┏━━

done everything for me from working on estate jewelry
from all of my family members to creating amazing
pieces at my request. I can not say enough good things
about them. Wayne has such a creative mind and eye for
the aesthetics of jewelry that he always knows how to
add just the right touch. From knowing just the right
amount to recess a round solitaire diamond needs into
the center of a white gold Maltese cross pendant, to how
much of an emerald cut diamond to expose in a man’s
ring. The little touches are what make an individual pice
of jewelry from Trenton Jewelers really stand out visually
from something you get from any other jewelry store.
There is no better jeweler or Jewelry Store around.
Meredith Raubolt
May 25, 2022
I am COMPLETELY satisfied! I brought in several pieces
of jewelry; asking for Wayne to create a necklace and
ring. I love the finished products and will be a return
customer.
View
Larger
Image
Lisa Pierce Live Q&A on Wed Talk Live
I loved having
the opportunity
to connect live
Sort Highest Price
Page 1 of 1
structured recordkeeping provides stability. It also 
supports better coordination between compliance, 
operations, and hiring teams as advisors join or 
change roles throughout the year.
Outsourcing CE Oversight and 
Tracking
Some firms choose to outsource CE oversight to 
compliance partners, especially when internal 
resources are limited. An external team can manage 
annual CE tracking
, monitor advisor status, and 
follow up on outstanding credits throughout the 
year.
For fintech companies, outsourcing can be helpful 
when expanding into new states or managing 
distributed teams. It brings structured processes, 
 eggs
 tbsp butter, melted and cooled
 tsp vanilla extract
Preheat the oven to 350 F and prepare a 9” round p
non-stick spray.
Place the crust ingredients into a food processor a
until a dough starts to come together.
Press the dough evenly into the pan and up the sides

┗━━

→ **EXERCISE BRIEF**: Starting at the line above that holds "supports better coordination" and ending at the line that holds "tsp vanilla extract", transcribe each line exactly and include no other lines.

→ **FINAL ANSWER**:
supports better coordination between compliance, 
operations, and hiring teams as advisors join or 
change roles throughout the year.
Outsourcing CE Oversight and 
Tracking
Some firms choose to outsource CE oversight to 
compliance partners, especially when internal 
resources are limited. An external team can manage 
annual CE tracking
, monitor advisor status, and 
follow up on outstanding credits throughout the 
year.
For fintech companies, outsourcing can be helpful 
when expanding into new states or managing 
distributed teams. It brings structured processes, 
 eggs
 tbsp butter, melted and cooled
 tsp vanilla extract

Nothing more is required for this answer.